::: Given data

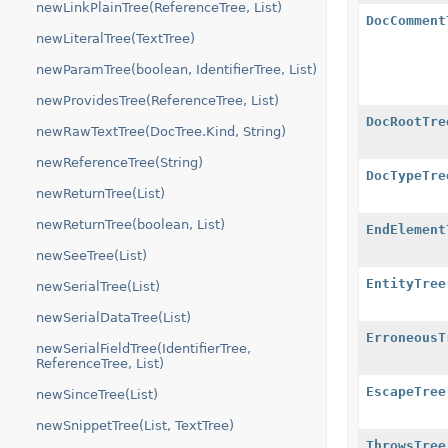
newLinkPlainTree(ReferenceTree, List)
DocComment
newLiteralTree(TextTree)
newParamTree(boolean, IdentifierTree, List)
newProvidesTree(ReferenceTree, List)
DocRootTre
newRawTextTree(DocTree.Kind, String)
newReferenceTree(String)
DocTypeTre
newReturnTree(List)
newReturnTree(boolean, List)
EndElement
newSeeTree(List)
EntityTree
newSerialTree(List)
newSerialDataTree(List)
ErroneousT
newSerialFieldTree(IdentifierTree,
ReferenceTree, List)
EscapeTree
newSinceTree(List)
newSnippetTree(List, TextTree)
ThrowsTree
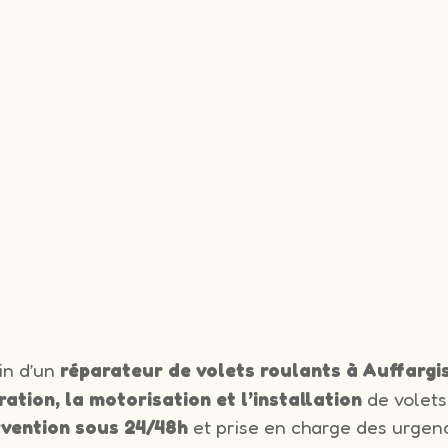
in d’un
réparateur de volets roulants à Auffargi
ration, la motorisation et l’installation
de volets
rvention sous 24/48h
et prise en charge des urgenc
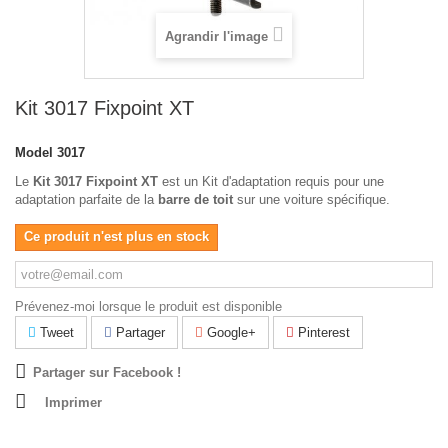
Agrandir l'image
Kit 3017 Fixpoint XT
Model
3017
Le
Kit 3017 Fixpoint XT
est un Kit d'adaptation requis pour une
adaptation parfaite de la
barre de toit
sur une voiture spécifique.
Ce produit n'est plus en stock
Prévenez-moi lorsque le produit est disponible
Tweet
Partager
Google+
Pinterest
Partager sur Facebook !
Imprimer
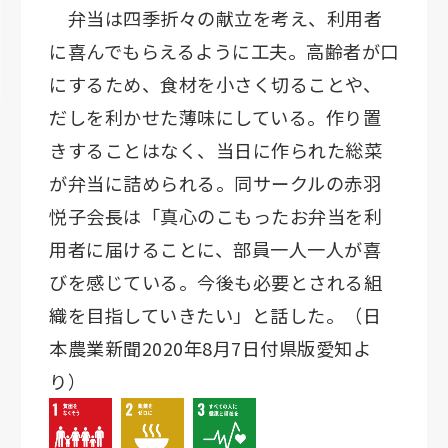
弁当は四季折々の献立を考え、利用者
に喜んでもらえるように工夫。高齢者が口
にするため、食材を小さく切ることや、
だしを利かせた薄味にしている。作り置
きすることはなく、当日に作られた総菜
が弁当に詰められる。同サークルの赤羽
悦子会長は「真心のこもったお弁当を利
用者に届けることに、部員一人一人が喜
びを感じている。今後も必要とされる組
織を目指していきたい」と話した。（日
本農業新聞2020年8月7日付県版愛知よ
り）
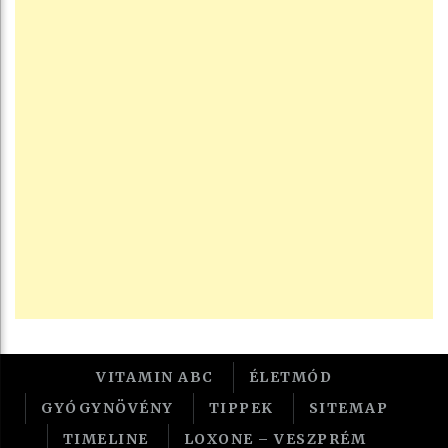
VITAMIN ABC
ÉLETMÓD
GYÓGYNÖVÉNY
TIPPEK
SITEMAP
TIMELINE
LOXONE – VESZPRÉM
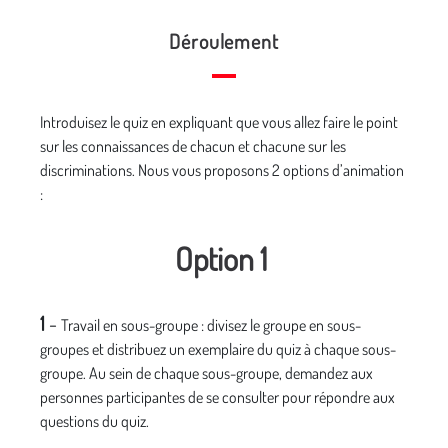
Déroulement
Introduisez le quiz en expliquant que vous allez faire le point
sur les connaissances de chacun et chacune sur les
discriminations. Nous vous proposons 2 options d’animation
:
Option 1
1
-
Travail en sous-groupe : divisez le groupe en sous-
groupes et distribuez un exemplaire du quiz à chaque sous-
groupe. Au sein de chaque sous-groupe, demandez aux
personnes participantes de se consulter pour répondre aux
questions du quiz.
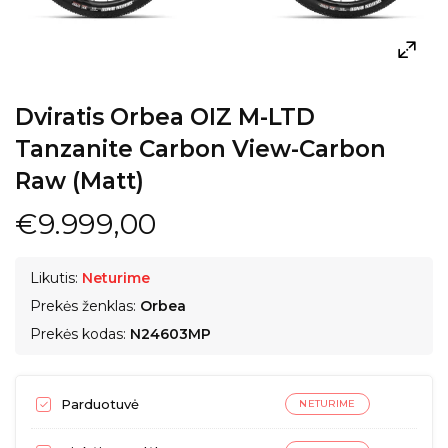
Dviratis Orbea OIZ M-LTD
Tanzanite Carbon View-Carbon
Raw (Matt)
€9.999,00
Likutis:
Neturime
Prekės ženklas:
Orbea
Prekės kodas:
N24603MP
Parduotuvė
NETURIME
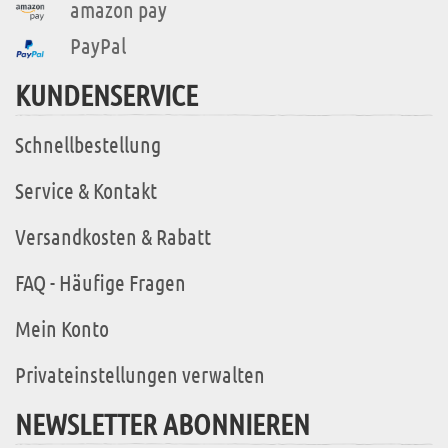
amazon pay
PayPal
KUNDENSERVICE
Schnellbestellung
Service & Kontakt
Versandkosten & Rabatt
FAQ - Häufige Fragen
Mein Konto
Privateinstellungen verwalten
NEWSLETTER ABONNIEREN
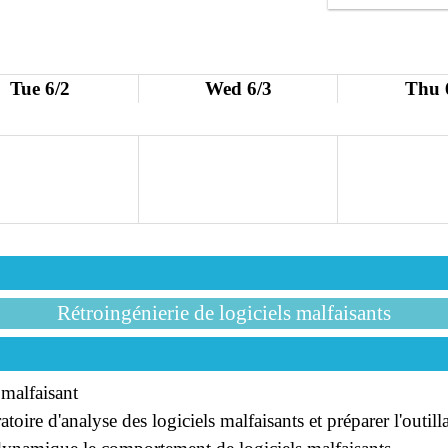
Tue 6/2
Wed 6/3
Thu 
Rétroingénierie de logiciels malfaisants
 malfaisant
toire d'analyse des logiciels malfaisants et préparer l'outill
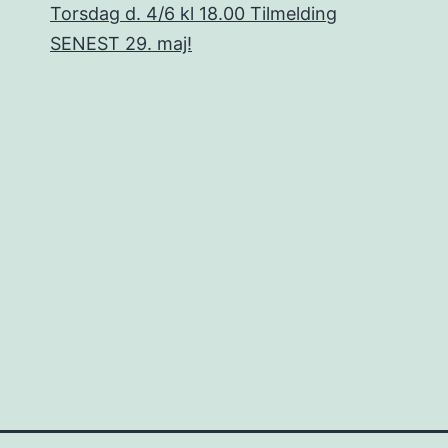
Torsdag d. 4/6 kl 18.00 Tilmelding
SENEST 29. maj!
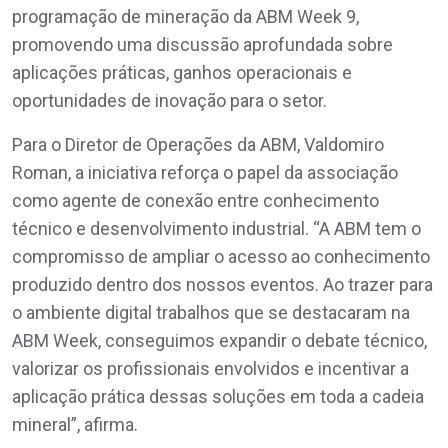
programação de mineração da ABM Week 9,
promovendo uma discussão aprofundada sobre
aplicações práticas, ganhos operacionais e
oportunidades de inovação para o setor.
Para o Diretor de Operações da ABM, Valdomiro
Roman, a iniciativa reforça o papel da associação
como agente de conexão entre conhecimento
técnico e desenvolvimento industrial. “A ABM tem o
compromisso de ampliar o acesso ao conhecimento
produzido dentro dos nossos eventos. Ao trazer para
o ambiente digital trabalhos que se destacaram na
ABM Week, conseguimos expandir o debate técnico,
valorizar os profissionais envolvidos e incentivar a
aplicação prática dessas soluções em toda a cadeia
mineral”, afirma.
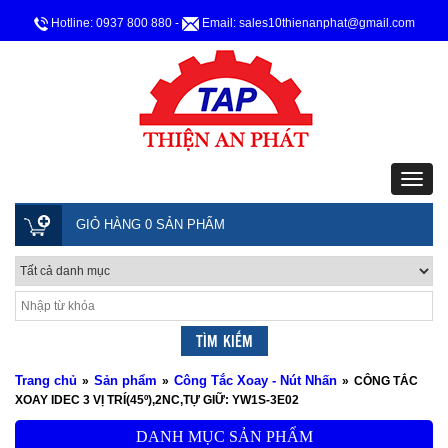
Hotline: 0937 800 880
-
Email: sales10thienanphat@gmail.com
GIỎ HÀNG 0 SẢN PHẨM
Trang chủ
Sản phẩm
Công Tắc Xoay - Nút Nhấn
»
»
»
CÔNG TẮC
XOAY IDEC 3 VỊ TRÍ(45º),2NC,TỰ GIỮ: YW1S-3E02
DANH MỤC SẢN PHẨM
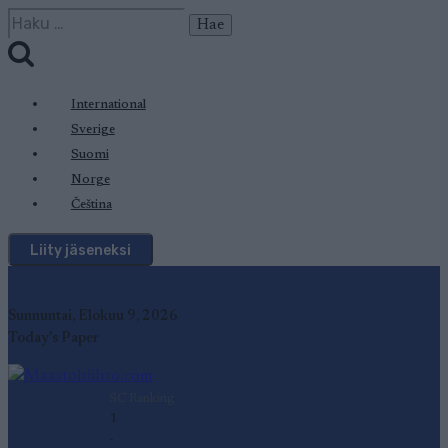
Siirry
Haku:
sisältöön
International
Sverige
Suomi
Norge
Čeština
Liity jäseneksi
Sunnuntai, Elokuu 9, 2026
Today's Paper
SC Ranking
1
-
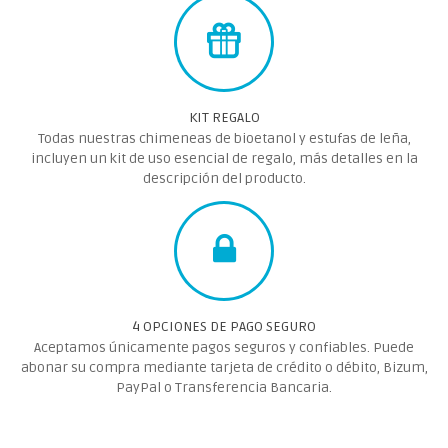
KIT REGALO
Todas nuestras chimeneas de bioetanol y estufas de leña,
incluyen un kit de uso esencial de regalo, más detalles en la
descripción del producto.
4 OPCIONES DE PAGO SEGURO
Aceptamos únicamente pagos seguros y confiables. Puede
abonar su compra mediante tarjeta de crédito o débito, Bizum,
PayPal o Transferencia Bancaria.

::::::

About this exercise =>
Of the lines above, copy only those from the one holding "Torsdag d. 4/6 kl 18.00 Tilmelding" to the one holding "DANH MỤC SẢN PHẨM", both included, and exclude every image.

Your solution =>
Torsdag d. 4/6 kl 18.00 Tilmelding
SENEST 29. maj!
programação de mineração da ABM Week 9,
promovendo uma discussão aprofundada sobre
aplicações práticas, ganhos operacionais e
oportunidades de inovação para o setor.
Para o Diretor de Operações da ABM, Valdomiro
Roman, a iniciativa reforça o papel da associação
como agente de conexão entre conhecimento
técnico e desenvolvimento industrial. “A ABM tem o
compromisso de ampliar o acesso ao conhecimento
produzido dentro dos nossos eventos. Ao trazer para
o ambiente digital trabalhos que se destacaram na
ABM Week, conseguimos expandir o debate técnico,
valorizar os profissionais envolvidos e incentivar a
aplicação prática dessas soluções em toda a cadeia
mineral”, afirma.
Hotline: 0937 800 880
-
Email: sales10thienanphat@gmail.com
GIỎ HÀNG 0 SẢN PHẨM
Trang chủ
Sản phẩm
Công Tắc Xoay - Nút Nhấn
»
»
»
CÔNG TẮC
XOAY IDEC 3 VỊ TRÍ(45º),2NC,TỰ GIỮ: YW1S-3E02
DANH MỤC SẢN PHẨM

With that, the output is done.